Alle utopischen Entwürfe sind ein Stück weit subversiv. Ihnen liegt die Erfahrung zugrunde, dass die Verhältnisse nicht so sind, wie sie sein könnten.
Musikalisch zeigen sie sich nicht nur inhaltlich und dort, wo sich soziale Verhältnisse widerspiegeln, sie finden sich auch als kollektive Erfahrungen in der Art und Weise wider, wie Musik gedacht und gemacht wird.

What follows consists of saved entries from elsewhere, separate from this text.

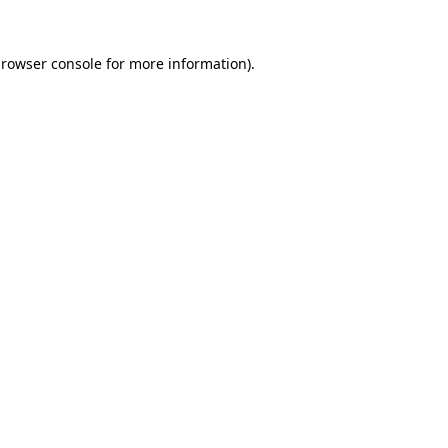
rowser console
for more information).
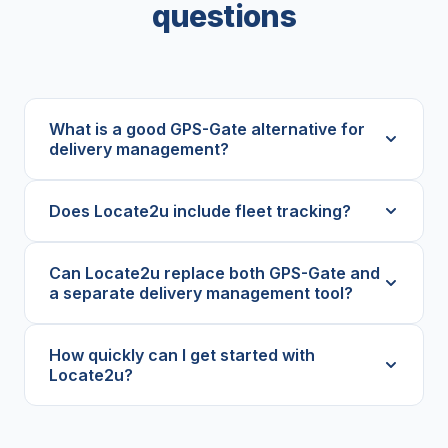
questions
What is a good GPS-Gate alternative for
delivery management?
Does Locate2u include fleet tracking?
Can Locate2u replace both GPS-Gate and
a separate delivery management tool?
How quickly can I get started with
Locate2u?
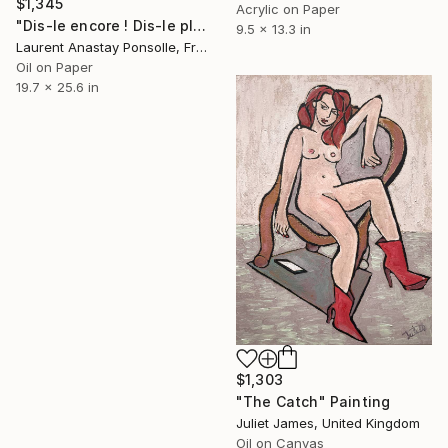
$1,345
Acrylic on Paper
"Dis-le encore ! Dis-le plus fort !" Painting
9.5 x 13.3 in
Laurent Anastay Ponsolle, France
Oil on Paper
19.7 x 25.6 in
$1,303
"The Catch" Painting
Juliet James, United Kingdom
Oil on Canvas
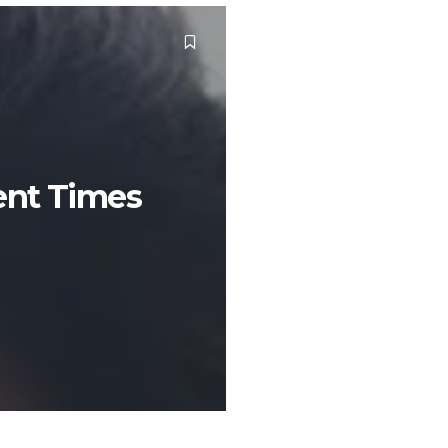
ent Times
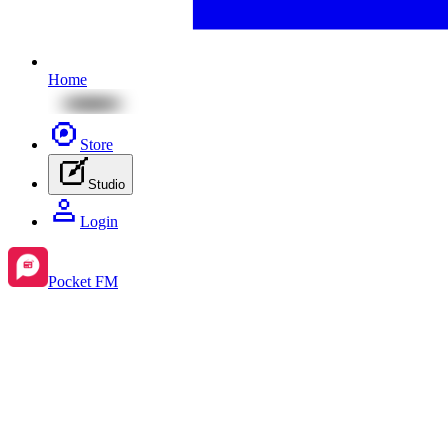
Home
Store
Studio
Login
Pocket FM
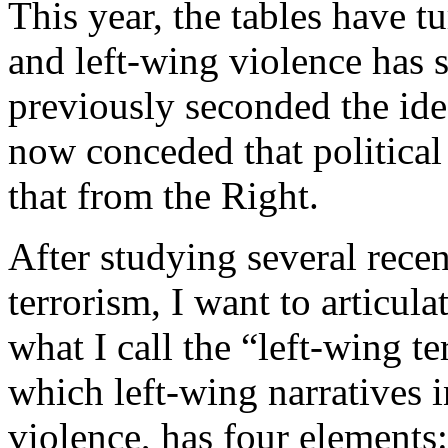
This year, the tables have 
and left-wing violence has 
previously seconded the idea
now conceded that political 
that from the Right.
After studying several recen
terrorism, I want to articul
what I call the “left-wing t
which left-wing narratives i
violence, has four elements:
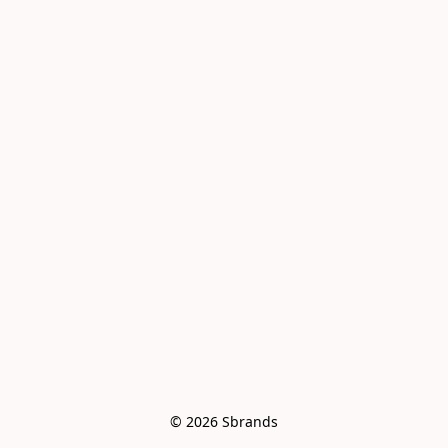
© 2026 Sbrands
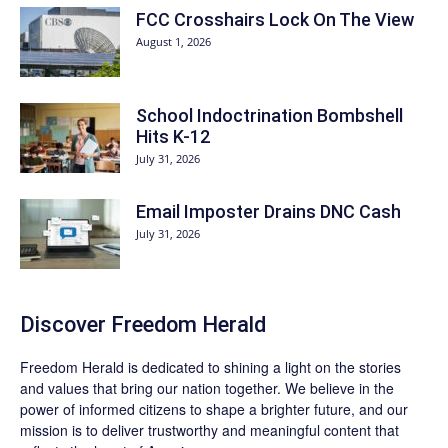
FCC Crosshairs Lock On The View
August 1, 2026
School Indoctrination Bombshell
Hits K-12
July 31, 2026
Email Imposter Drains DNC Cash
July 31, 2026
Discover
Freedom Herald
Freedom Herald
is dedicated to shining a light on the stories
and values that bring our nation together. We believe in the
power of informed citizens to shape a brighter future, and our
mission is to deliver trustworthy and meaningful content that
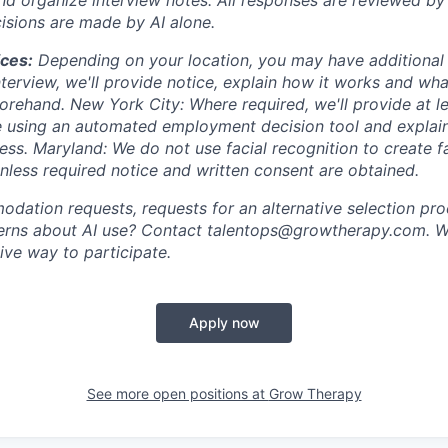
cisions are made by AI alone.
ices:
Depending on your location, you may have additional righ
terview, we'll provide notice, explain how it works and wha
orehand. New York City: Where required, we'll provide at l
e using an automated employment decision tool and explai
ess. Maryland: We do not use facial recognition to create f
unless required notice and written consent are obtained.
dation requests, requests for an alternative selection pro
cerns about AI use? Contact talentops@growtherapy.com. W
tive way to participate.
Apply now
See more open positions at
Grow Therapy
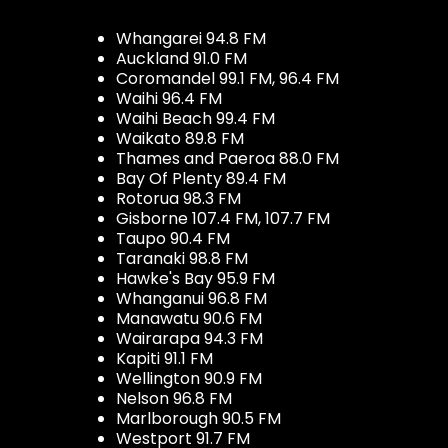
Whangarei 94.8 FM
Auckland 91.0 FM
Coromandel 99.1 FM, 96.4 FM
Waihi 96.4 FM
Waihi Beach 99.4 FM
Waikato 89.8 FM
Thames and Paeroa 88.0 FM
Bay Of Plenty 89.4 FM
Rotorua 98.3 FM
Gisborne 107.4 FM, 107.7 FM
Taupo 90.4 FM
Taranaki 98.8 FM
Hawke's Bay 95.9 FM
Whanganui 96.8 FM
Manawatu 90.6 FM
Wairarapa 94.3 FM
Kapiti 91.1 FM
Wellington 90.9 FM
Nelson 96.8 FM
Marlborough 90.5 FM
Westport 91.7 FM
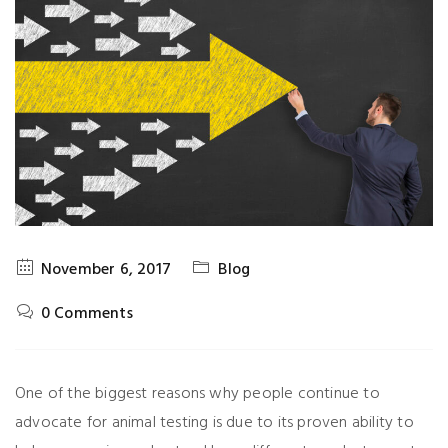
November 6, 2017
Blog
0 Comments
One of the biggest reasons why people continue to
advocate for animal testing is due to its proven ability to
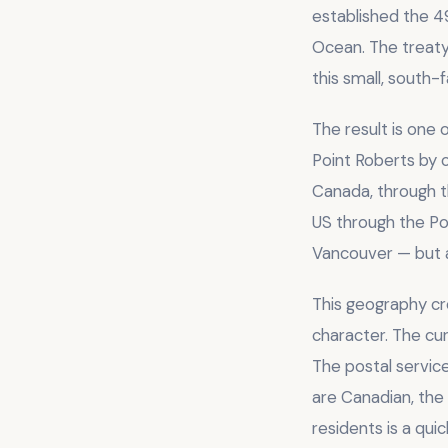
established the 4
Ocean. The treaty 
this small, south-f
The result is one
Point Roberts by 
Canada, through 
US through the Po
Vancouver — but a
This geography cr
character. The cur
The postal servic
are Canadian, the
residents is a qu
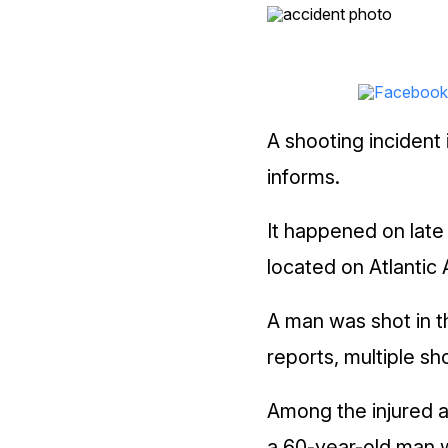
A shooting incident 
informs.
It happened on late 
located on Atlantic 
A man was shot in t
reports, multiple s
Among the injured 
a 60-year-old man 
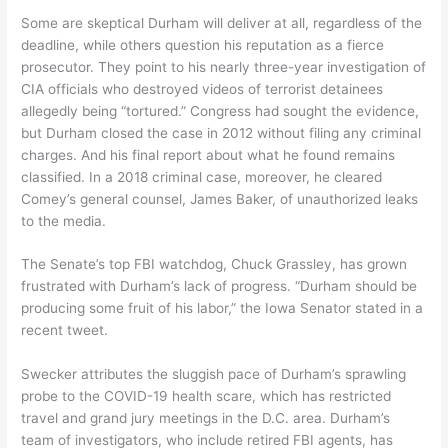
Some are skeptical Durham will deliver at all, regardless of the
deadline, while others question his reputation as a fierce
prosecutor. They point to his nearly three-year investigation of
CIA officials who destroyed videos of terrorist detainees
allegedly being “tortured.” Congress had sought the evidence,
but Durham closed the case in 2012 without filing any criminal
charges. And his final report about what he found remains
classified. In a 2018 criminal case, moreover, he cleared
Comey’s general counsel, James Baker, of unauthorized leaks
to the media.
The Senate’s top FBI watchdog, Chuck Grassley, has grown
frustrated with Durham’s lack of progress. “Durham should be
producing some fruit of his labor,” the Iowa Senator stated in a
recent tweet.
Swecker attributes the sluggish pace of Durham’s sprawling
probe to the COVID-19 health scare, which has restricted
travel and grand jury meetings in the D.C. area. Durham’s
team of investigators, who include retired FBI agents, has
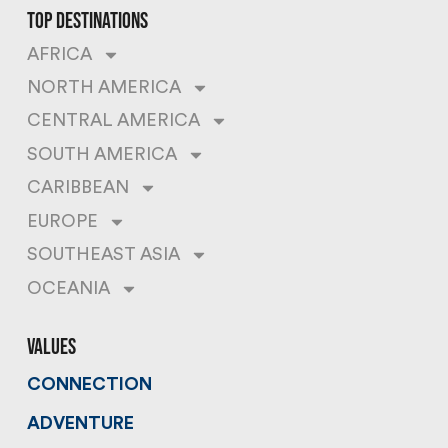
top destinations
AFRICA
NORTH AMERICA
CENTRAL AMERICA
SOUTH AMERICA
CARIBBEAN
EUROPE
SOUTHEAST ASIA
OCEANIA
values
CONNECTION
ADVENTURE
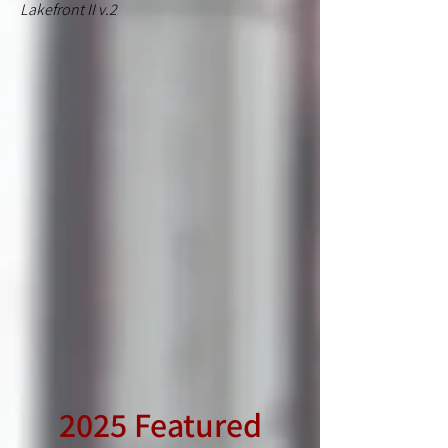
Lakefront II v.2
2025 Featured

Aus den eigenen Grenzen heraustreten

Utopisches Denken ist eines, das aus seinen eigenen Grenzen heraustritt - indem es sie reflektiert. Es geht darum, Denkweisen, die die technische Entwicklung unseres Jahrhunderts hervorgebracht hat, auf eben dieser historischen und philosophischen Höhe wirksam werden zu lassen: durch Selbstreflexion.
Oft wird das Utopische nur auf der Ausdrucksebene gesucht, mit Mitteln, die selbst noch konventionell sind. Dabei ist Musik mehr als nur Spiegel menschlichen Ausdrucks.
Am Ende geht es überhaupt nicht mehr um Ausdruck in der Musik, "sondern die Musik selber [steht] als Ausdruck zur Diskussion". "Konkrete Utopie" sagt Bloch und meint den Prozess der Verwirklichung, in dem die näheren Bestimmungen des Zukünftigen tastend und experimentierend hervorgebracht werden: als utopische Aspekte beim Erfinden, Spielen und Hören von Musik.
Was Musik seismografisch widerspiegelt, "bewegt sich immer zwischen den Polen Utopie und Ideologie". Wenn Musik die bestehende Ordnung ästhetisch reproduziert, erzeugt sie nur das illusionistische Bild einer heilen Gegenwelt. Auch die Arbeit am Sound ist dann nicht mehr als das Übermalen einer vergilbten Tapete.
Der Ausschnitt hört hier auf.